Making a weak debut on the BSE, shares of Metro Brands were listed at Rs 436 per share, a discount of 12.80% or Rs 64, on Wednesday. At the upper price band, Metro Brands has kept the issue price at Rs 500 per share.

Experts have recommended to hold the stock for long-term.  "Metro Brands has demonstrated decent growth, profitability and financials in the past. However, as the company debuted discount to its issue price, long-term investors are advised to hold the stock. Short-term investors can keep their stop loss at Rs 380. If the price holds above Rs 380 on the closing basis, fresh positions can be taken and can be bought on dips," said Santosh Meena, Head of Research, Swastika Investmart Ltd.

Amarjeet Maurya, AVP, Mid-Caps, Angel One Ltd, said the share has opened at discounted rate due to its higher valuations. "We are positive on stock for the long-term on the back of asset light business, strong brands and wide range of products. We believe every dip in share prices provides buying opportunities to long term investors," Maurya added.
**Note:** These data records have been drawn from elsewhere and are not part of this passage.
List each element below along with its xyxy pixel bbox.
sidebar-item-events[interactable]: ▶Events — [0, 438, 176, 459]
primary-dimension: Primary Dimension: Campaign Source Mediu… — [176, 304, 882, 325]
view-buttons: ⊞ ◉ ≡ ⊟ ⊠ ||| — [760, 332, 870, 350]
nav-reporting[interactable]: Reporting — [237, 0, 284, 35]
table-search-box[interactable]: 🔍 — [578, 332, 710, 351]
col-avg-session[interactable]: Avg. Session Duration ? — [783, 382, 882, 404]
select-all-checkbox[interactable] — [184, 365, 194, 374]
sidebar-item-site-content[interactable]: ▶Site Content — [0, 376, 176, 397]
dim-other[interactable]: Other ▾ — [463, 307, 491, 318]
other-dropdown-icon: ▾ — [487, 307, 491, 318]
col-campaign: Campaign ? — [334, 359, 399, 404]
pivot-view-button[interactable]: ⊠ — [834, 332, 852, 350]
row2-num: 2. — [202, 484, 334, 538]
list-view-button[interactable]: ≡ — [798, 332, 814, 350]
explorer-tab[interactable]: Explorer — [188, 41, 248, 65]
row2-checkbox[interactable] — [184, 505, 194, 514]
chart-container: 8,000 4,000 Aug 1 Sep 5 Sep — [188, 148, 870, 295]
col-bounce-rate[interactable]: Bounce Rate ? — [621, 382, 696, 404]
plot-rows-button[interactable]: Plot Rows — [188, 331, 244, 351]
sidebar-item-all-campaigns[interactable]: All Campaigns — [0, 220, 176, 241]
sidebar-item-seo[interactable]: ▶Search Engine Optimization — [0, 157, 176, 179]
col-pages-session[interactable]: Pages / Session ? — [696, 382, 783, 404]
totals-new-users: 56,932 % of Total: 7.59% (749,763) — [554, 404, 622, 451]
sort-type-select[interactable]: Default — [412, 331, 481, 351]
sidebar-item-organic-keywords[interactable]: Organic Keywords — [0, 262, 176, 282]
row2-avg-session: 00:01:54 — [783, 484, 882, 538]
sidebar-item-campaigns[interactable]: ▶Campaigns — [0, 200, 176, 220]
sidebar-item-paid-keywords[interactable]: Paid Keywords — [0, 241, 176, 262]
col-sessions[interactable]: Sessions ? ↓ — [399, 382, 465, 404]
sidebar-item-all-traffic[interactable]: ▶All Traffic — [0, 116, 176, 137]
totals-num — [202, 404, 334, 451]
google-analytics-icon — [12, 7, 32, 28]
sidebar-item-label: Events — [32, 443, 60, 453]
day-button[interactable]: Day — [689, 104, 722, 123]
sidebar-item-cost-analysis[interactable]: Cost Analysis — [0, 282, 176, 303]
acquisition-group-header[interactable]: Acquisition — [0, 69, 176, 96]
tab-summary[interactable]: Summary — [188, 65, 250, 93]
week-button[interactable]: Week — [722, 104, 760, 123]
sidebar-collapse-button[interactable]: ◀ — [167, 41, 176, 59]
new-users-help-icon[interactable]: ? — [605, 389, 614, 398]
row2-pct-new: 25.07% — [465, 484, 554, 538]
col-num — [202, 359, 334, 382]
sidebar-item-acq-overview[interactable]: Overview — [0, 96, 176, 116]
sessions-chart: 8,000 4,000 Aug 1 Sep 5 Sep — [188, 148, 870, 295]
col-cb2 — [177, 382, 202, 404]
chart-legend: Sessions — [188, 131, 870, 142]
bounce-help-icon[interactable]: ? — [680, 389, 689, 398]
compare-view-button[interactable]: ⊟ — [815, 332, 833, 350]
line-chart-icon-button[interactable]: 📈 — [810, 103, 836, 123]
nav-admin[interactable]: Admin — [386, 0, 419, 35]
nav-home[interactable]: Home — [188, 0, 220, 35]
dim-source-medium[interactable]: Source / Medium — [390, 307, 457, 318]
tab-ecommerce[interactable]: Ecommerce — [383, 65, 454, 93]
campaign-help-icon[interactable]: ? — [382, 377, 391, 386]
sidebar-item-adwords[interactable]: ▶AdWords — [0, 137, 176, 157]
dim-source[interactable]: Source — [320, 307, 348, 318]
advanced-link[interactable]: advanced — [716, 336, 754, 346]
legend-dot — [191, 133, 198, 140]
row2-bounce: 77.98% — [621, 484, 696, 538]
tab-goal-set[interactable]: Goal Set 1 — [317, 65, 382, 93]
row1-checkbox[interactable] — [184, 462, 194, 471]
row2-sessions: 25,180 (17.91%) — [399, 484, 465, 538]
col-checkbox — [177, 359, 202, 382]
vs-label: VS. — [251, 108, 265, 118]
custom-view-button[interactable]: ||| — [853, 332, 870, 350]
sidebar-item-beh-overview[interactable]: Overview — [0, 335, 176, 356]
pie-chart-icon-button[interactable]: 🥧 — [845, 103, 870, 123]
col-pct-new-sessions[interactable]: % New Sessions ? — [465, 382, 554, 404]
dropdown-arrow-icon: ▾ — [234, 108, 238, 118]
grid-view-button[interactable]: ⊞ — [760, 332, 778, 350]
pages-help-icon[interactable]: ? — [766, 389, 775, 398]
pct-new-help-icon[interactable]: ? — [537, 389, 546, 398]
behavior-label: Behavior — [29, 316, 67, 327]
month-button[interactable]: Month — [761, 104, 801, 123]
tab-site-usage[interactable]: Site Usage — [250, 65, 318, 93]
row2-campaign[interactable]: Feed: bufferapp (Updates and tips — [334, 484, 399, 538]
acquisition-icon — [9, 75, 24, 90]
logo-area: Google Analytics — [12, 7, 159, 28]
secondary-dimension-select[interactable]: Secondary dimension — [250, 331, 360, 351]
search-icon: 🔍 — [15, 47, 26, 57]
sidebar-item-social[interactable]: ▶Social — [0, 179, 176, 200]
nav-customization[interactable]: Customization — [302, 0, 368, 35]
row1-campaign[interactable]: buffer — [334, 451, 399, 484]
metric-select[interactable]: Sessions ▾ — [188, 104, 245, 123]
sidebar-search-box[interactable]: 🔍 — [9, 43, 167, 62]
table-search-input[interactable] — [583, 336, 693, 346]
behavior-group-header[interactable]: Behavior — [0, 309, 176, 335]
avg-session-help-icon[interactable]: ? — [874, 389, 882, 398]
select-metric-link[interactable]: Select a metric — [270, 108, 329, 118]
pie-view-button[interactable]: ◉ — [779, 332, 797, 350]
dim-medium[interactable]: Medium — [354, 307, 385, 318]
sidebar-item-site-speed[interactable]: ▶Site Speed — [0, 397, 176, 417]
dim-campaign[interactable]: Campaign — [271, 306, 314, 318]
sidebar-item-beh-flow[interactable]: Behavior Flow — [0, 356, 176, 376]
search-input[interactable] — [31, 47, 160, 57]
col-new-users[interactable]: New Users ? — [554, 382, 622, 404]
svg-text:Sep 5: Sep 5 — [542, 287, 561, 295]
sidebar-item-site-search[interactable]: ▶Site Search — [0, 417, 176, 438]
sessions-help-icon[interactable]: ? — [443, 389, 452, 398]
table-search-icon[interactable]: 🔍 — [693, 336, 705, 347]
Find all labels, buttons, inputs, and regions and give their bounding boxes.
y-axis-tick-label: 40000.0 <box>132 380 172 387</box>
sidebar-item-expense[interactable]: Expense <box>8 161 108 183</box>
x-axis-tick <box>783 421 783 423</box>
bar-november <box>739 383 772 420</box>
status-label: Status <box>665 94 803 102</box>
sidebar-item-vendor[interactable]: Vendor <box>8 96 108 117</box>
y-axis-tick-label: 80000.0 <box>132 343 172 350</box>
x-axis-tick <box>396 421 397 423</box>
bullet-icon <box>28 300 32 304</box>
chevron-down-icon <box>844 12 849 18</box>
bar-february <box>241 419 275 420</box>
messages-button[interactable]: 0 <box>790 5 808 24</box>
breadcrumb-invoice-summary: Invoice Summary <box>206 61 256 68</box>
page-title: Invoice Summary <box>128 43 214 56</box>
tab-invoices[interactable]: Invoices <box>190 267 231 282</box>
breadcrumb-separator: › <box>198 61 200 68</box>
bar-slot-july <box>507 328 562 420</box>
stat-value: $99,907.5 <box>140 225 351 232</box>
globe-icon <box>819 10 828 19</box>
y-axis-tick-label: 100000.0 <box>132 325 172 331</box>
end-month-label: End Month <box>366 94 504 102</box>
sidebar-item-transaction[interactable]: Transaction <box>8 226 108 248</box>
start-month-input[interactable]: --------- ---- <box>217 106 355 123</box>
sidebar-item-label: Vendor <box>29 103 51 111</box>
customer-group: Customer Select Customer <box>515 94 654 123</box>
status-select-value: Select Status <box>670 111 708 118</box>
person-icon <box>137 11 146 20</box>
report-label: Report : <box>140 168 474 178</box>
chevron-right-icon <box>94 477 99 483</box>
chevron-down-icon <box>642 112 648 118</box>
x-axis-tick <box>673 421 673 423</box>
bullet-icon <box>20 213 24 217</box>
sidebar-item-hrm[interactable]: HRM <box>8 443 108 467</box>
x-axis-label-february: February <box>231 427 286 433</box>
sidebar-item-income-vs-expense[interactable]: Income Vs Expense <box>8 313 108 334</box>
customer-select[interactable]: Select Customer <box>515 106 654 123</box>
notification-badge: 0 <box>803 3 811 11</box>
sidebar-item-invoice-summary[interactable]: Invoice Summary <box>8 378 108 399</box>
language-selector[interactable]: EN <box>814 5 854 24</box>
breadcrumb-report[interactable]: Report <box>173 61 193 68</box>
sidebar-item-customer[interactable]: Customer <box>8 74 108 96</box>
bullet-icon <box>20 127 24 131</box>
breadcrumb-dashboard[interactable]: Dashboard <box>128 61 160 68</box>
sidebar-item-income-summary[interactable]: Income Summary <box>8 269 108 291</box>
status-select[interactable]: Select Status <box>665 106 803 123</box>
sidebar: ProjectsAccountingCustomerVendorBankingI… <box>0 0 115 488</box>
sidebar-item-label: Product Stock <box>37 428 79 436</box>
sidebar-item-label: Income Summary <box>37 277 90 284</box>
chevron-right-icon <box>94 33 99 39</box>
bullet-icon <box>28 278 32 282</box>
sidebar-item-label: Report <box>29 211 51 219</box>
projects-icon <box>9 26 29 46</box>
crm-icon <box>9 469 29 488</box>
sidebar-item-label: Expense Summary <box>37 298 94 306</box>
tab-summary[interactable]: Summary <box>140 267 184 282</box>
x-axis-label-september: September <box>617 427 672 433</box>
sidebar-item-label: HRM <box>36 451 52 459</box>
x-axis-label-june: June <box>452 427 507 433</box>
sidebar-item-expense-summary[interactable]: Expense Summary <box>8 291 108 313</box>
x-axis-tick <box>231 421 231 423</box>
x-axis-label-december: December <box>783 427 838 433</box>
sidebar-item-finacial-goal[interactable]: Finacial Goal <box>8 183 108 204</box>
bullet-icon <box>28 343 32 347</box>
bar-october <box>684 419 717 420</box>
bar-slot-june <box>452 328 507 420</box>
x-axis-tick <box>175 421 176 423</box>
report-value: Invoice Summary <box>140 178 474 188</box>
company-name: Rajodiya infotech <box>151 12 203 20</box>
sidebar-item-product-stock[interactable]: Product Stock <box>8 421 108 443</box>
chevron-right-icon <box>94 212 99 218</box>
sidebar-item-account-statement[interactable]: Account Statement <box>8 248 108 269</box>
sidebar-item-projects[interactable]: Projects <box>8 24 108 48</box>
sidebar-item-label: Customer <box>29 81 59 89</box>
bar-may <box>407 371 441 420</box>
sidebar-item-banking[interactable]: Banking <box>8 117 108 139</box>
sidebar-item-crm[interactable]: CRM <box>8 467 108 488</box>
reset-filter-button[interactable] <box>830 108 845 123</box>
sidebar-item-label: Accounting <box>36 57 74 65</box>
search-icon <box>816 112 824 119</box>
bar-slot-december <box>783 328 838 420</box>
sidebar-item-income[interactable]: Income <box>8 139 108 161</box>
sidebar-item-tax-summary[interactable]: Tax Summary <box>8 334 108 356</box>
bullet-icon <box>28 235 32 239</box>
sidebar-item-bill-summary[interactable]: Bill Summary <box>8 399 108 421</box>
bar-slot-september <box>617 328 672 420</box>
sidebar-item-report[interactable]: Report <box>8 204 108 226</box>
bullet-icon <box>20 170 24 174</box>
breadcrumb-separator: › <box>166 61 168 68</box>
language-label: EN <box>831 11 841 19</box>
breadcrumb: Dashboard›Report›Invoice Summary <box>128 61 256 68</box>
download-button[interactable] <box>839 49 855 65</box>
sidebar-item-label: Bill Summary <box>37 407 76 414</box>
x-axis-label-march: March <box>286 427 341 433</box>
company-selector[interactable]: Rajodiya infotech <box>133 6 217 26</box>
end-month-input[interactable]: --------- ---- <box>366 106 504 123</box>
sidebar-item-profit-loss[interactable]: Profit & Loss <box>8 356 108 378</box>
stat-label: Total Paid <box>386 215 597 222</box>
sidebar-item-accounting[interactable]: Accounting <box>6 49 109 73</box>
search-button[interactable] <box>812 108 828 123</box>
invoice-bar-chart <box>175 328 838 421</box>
Metro Brands Limited (MBL) is among the top-5 footwear brands in India and is ranked fourth in the domestic footwear market (in terms of sales inFY21). Among the major footwear retailer, it has the highest net profit margin in FY21 and top performer in terms of operating margin during FY15-21. The company is among the aspirational Indian brands in the footwear category (i.e. catering to mid and premium segments) and thus have higher retail ASP than the average market, as per Choice Broking.